Knowing When A Python Thread Has Died

A few months ago I had to solve a problem in PyMongo that is harder than it seems: how do you register for notifications when the current thread has died?

The circumstances are these: when you call start_request in PyMongo, it gets a socket from its pool and assigns the socket to the current thread. We need some way to know when the current thread dies so we can reclaim the socket and return it to the socket pool for future use, rather than wastefully allowing it to be closed.

PyMongo can assume nothing about what kind of thread this is: It could've been started from the threading module, or the more primitive thread module, or it could've been started outside Python entirely, in C, as when PyMongo is running under mod_wsgi.

Here's what I came up with:

import threading
import weakref

class ThreadWatcher(object):
    class Vigil(object):
        pass

    def __init__(self):
        self._refs = {}
        self._local = threading.local()

    def _on_death(self, vigil_id, callback, ref):
        self._refs.pop(vigil_id)
        callback()

    def watch(self, callback):
        if not self.is_watching():
            self._local.vigil = v = ThreadWatcher.Vigil()
            on_death = partial(
                self._on_death, id(v), callback)

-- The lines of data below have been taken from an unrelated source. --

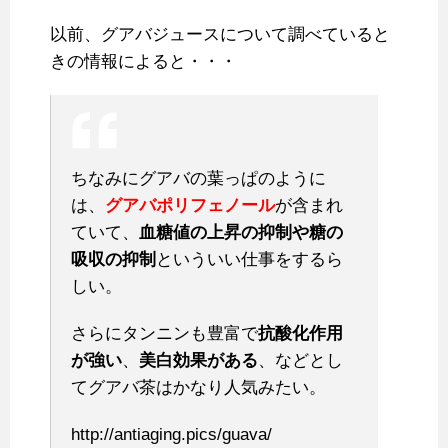
以前、グアバジュースについて調べていると
きの情報によると・・・
ちなみにグアバの葉っぱのように
は、
グアバポリフェノール
が含まれ
ていて、
血糖値の上昇の抑制や糖の
吸収の抑制
といういい仕事をするら
しい。
さらにタンニンも豊富で
抗酸化作用
が強い
、
美白効果がある
、などとし
てグアバ茶はかなり人気みたい。
http://antiaging.pics/guava/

            ref = weakref.ref(v, on_death)
            self._refs[id(v)] = ref

    def is_watching(self):
        "Is the current thread being watched?"
        return hasattr(self._local, 'vigil')

    def unwatch(self):
        try:
            v = self._local.vigil
            del self._local.vigil
            self._refs.pop(id(v))
        except AttributeError:
            pass

The key lines are highlighted, in watch(). First, I make a weakref to a thread local. Weakrefs are permitted on subclasses of object but not object itself, so I use an inner class called Vigil. I initialize the weakref with a callback, which will be executed when the vigil is deleted.

The callback only fires if the weakref outlives the vigil, so I keep the weakref alive by storing it as a value in the _refs dict. The key into _refs can't be the vigil itself, since then the vigil would have a strong reference and wouldn't be deleted when the thread dies. I use id(key) instead.

Let's step through this. When a thread calls watch(), the only strong reference to the vigil is a thread-local. When a thread dies its locals are cleaned up, the vigil is dereferenced, and _on_death runs. _on_death cleans up _refs and then voilà, it runs the original callback.

When exactly is the vigil deleted? This is a subtle point, as the sages among you know. First, PyPy uses occasional mark and sweep garbage collection instead of reference-counting, so the vigil isn't deleted until some time after the thread dies. In unittests, I force the issue with gc.collect().

Second, there's a bug in CPython 2.6 and earlier, fixed by Antoine Pitrou in CPython 2.7.1, where thread locals aren't cleaned up until the thread dies and some other thread accesses the local. I wrote about this in detail last year when I was struggling with it. gc.collect() won't help in this case.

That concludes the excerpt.